Try it
Pictures aside, copy every record word for word.
* * * *
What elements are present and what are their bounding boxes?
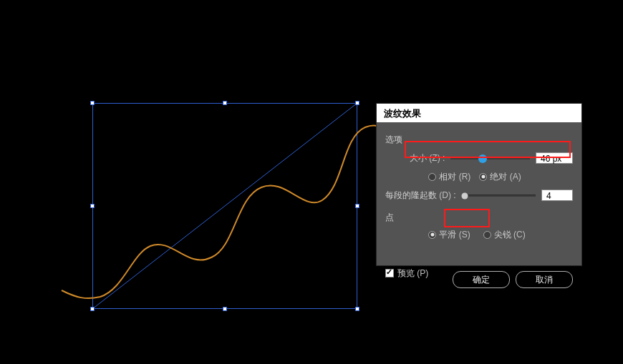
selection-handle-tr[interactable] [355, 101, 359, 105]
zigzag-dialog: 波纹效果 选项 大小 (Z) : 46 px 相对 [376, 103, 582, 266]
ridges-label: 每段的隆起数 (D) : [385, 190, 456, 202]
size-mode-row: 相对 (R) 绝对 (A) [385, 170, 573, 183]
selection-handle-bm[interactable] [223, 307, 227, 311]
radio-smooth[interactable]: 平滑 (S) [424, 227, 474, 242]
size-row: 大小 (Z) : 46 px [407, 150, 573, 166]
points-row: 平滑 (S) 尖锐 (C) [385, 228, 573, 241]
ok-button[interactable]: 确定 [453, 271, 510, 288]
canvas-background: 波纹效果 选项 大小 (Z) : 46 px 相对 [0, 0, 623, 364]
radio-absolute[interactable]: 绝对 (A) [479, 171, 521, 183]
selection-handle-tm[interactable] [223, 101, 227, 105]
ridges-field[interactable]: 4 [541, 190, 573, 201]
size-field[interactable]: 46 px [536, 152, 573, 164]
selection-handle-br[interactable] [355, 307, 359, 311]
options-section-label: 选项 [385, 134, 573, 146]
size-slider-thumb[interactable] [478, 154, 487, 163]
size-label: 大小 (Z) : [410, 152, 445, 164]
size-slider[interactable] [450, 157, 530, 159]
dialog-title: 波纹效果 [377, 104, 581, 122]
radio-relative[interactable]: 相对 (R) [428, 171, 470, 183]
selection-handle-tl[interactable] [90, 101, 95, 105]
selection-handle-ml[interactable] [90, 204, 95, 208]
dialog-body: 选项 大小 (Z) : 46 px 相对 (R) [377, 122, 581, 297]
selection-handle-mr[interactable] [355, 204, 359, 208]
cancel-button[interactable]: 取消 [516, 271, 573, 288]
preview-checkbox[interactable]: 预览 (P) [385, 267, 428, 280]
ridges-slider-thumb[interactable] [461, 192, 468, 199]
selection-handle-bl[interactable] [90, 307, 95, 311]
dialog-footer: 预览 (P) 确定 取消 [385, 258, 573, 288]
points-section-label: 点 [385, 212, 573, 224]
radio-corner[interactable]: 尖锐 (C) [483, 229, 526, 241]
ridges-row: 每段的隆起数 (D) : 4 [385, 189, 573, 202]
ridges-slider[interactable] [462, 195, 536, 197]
* * * *
Exercise result
What elements are present and what are their bounding boxes?
selection-handle-tr[interactable] [355, 101, 359, 105]
zigzag-dialog: 波纹效果 选项 大小 (Z) : 46 px 相对 [376, 103, 582, 266]
ridges-label: 每段的隆起数 (D) : [385, 190, 456, 202]
size-mode-row: 相对 (R) 绝对 (A) [385, 170, 573, 183]
selection-handle-bm[interactable] [223, 307, 227, 311]
radio-smooth[interactable]: 平滑 (S) [424, 227, 474, 242]
size-row: 大小 (Z) : 46 px [407, 150, 573, 166]
points-row: 平滑 (S) 尖锐 (C) [385, 228, 573, 241]
ok-button[interactable]: 确定 [453, 271, 510, 288]
canvas-background: 波纹效果 选项 大小 (Z) : 46 px 相对 [0, 0, 623, 364]
radio-absolute[interactable]: 绝对 (A) [479, 171, 521, 183]
selection-handle-tm[interactable] [223, 101, 227, 105]
ridges-field[interactable]: 4 [541, 190, 573, 201]
size-field[interactable]: 46 px [536, 152, 573, 164]
selection-handle-br[interactable] [355, 307, 359, 311]
options-section-label: 选项 [385, 134, 573, 146]
size-slider-thumb[interactable] [478, 154, 487, 163]
size-label: 大小 (Z) : [410, 152, 445, 164]
size-slider[interactable] [450, 157, 530, 159]
dialog-title: 波纹效果 [377, 104, 581, 122]
radio-relative[interactable]: 相对 (R) [428, 171, 470, 183]
selection-handle-tl[interactable] [90, 101, 95, 105]
selection-handle-ml[interactable] [90, 204, 95, 208]
dialog-body: 选项 大小 (Z) : 46 px 相对 (R) [377, 122, 581, 297]
selection-handle-mr[interactable] [355, 204, 359, 208]
cancel-button[interactable]: 取消 [516, 271, 573, 288]
preview-checkbox[interactable]: 预览 (P) [385, 267, 428, 280]
ridges-slider-thumb[interactable] [461, 192, 468, 199]
selection-handle-bl[interactable] [90, 307, 95, 311]
dialog-footer: 预览 (P) 确定 取消 [385, 258, 573, 288]
points-section-label: 点 [385, 212, 573, 224]
radio-corner[interactable]: 尖锐 (C) [483, 229, 526, 241]
ridges-row: 每段的隆起数 (D) : 4 [385, 189, 573, 202]
ridges-slider[interactable] [462, 195, 536, 197]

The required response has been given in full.